For the material below, the expected output is exactly the lines between the line holding "brasileiras" and the line holding "C vitamini eksikliği nasıl anlaşılır", inclusive, with pictures left out.

==============================

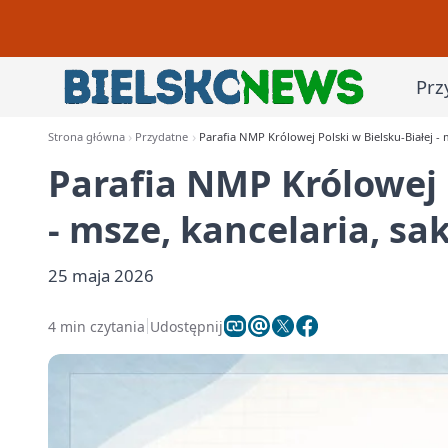
Prz
Strona główna
Przydatne
Parafia NMP Królowej Polski w Bielsku-Białej - 
Parafia NMP Królowej P
- msze, kancelaria, s
25 maja 2026
4 min czytania
Udostępnij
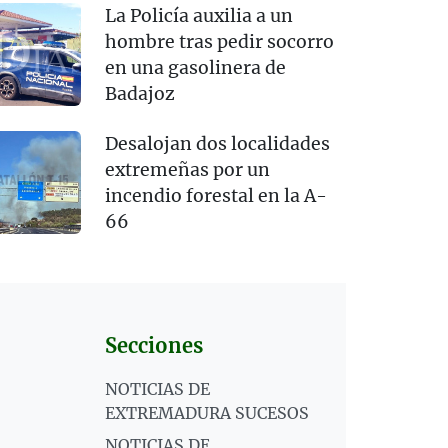
La Policía auxilia a un
hombre tras pedir socorro
en una gasolinera de
Badajoz
Desalojan dos localidades
extremeñas por un
incendio forestal en la A-
66
Secciones
NOTICIAS DE
EXTREMADURA SUCESOS
NOTICIAS DE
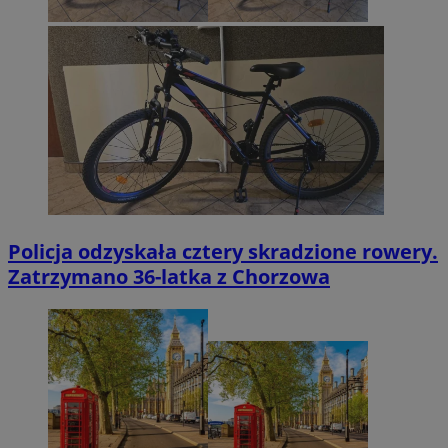
Policja odzyskała cztery skradzione rowery.
Zatrzymano 36-latka z Chorzowa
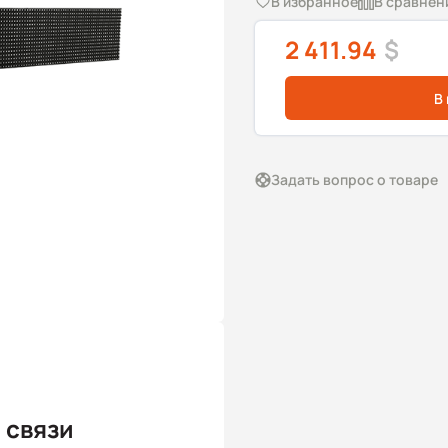
В избранное
В сравнен
2 411.94
$
В
Задать вопрос о товаре
 связи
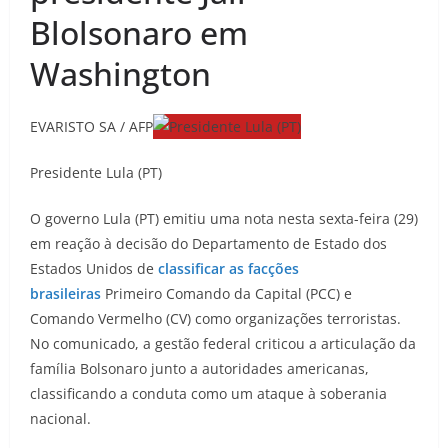
Blolsonaro em
Washington
EVARISTO SA / AFP
Presidente Lula (PT)
O governo Lula (PT) emitiu uma nota nesta sexta-feira (29)
em reação à decisão do Departamento de Estado dos
Estados Unidos de
classificar as facções
brasileiras
Primeiro Comando da Capital (PCC) e
Comando Vermelho (CV) como organizações terroristas.
No comunicado, a gestão federal criticou a articulação da
família Bolsonaro junto a autoridades americanas,
classificando a conduta como um ataque à soberania
nacional.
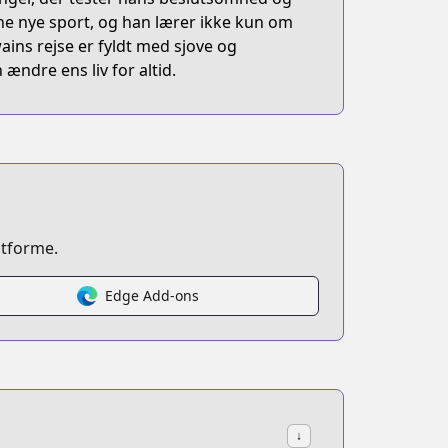
ne nye sport, og han lærer ikke kun om
ns rejse er fyldt med sjove og
ændre ens liv for altid.
atforme.
Edge Add-ons
↓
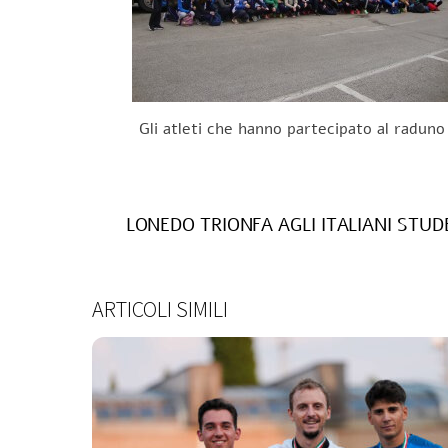
Gli atleti che hanno partecipato al raduno
LONEDO TRIONFA AGLI ITALIANI STU
ARTICOLI SIMILI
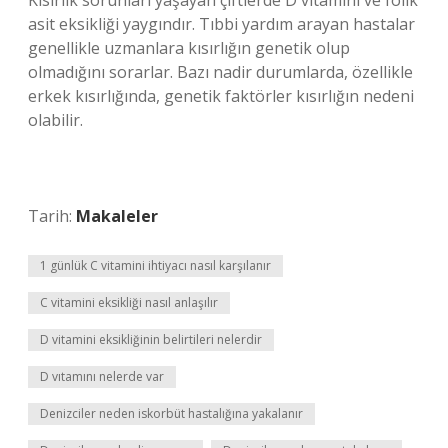
Kısırlık sorunları yaşayan çiftlerde D vitamini ve folik
asit eksikliği yaygındır. Tıbbi yardım arayan hastalar
genellikle uzmanlara kısırlığın genetik olup
olmadığını sorarlar. Bazı nadir durumlarda, özellikle
erkek kısırlığında, genetik faktörler kısırlığın nedeni
olabilir.
Tarih:
Makaleler
1 günlük C vitamini ihtiyacı nasıl karşılanır
C vitamini eksikliği nasıl anlaşılır
D vitamini eksikliğinin belirtileri nelerdir
D vıtamını nelerde var
Denizciler neden iskorbüt hastalığına yakalanır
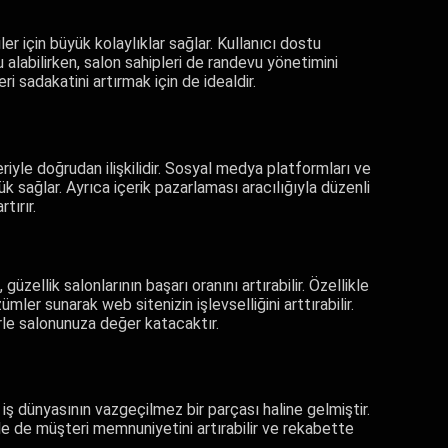
r için büyük kolaylıklar sağlar. Kullanıcı dostu
alabilirken, salon sahipleri de randevu yönetimini
ri sadakatini artırmak için de idealdir.
leriyle doğrudan ilişkilidir. Sosyal medya platformları ve
k sağlar. Ayrıca içerik pazarlaması aracılığıyla düzenli
tırır.
üzellik salonlarının başarı oranını artırabilir. Özellikle
mler sunarak web sitenizin işlevselliğini arttırabilir.
lerle salonunuza değer katacaktır.
iş dünyasının vazgeçilmez bir parçası haline gelmiştir.
erle de müşteri memnuniyetini artırabilir ve rekabette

==============================

[OUTPUT OF THE TASK]:
brasileiras
Primeiro Comando da Capital (PCC) e
Comando Vermelho (CV) como organizações terroristas.
No comunicado, a gestão federal criticou a articulação da
família Bolsonaro junto a autoridades americanas,
classificando a conduta como um ataque à soberania
nacional.
ne nye sport, og han lærer ikke kun om
ns rejse er fyldt med sjove og
ændre ens liv for altid.
atforme.
Edge Add-ons
↓
Gli atleti che hanno partecipato al raduno
LONEDO TRIONFA AGLI ITALIANI STU
ARTICOLI SIMILI
Kısırlık sorunları yaşayan çiftlerde D vitamini ve folik
asit eksikliği yaygındır. Tıbbi yardım arayan hastalar
genellikle uzmanlara kısırlığın genetik olup
olmadığını sorarlar. Bazı nadir durumlarda, özellikle
erkek kısırlığında, genetik faktörler kısırlığın nedeni
olabilir.
Tarih:
Makaleler
1 günlük C vitamini ihtiyacı nasıl karşılanır
C vitamini eksikliği nasıl anlaşılır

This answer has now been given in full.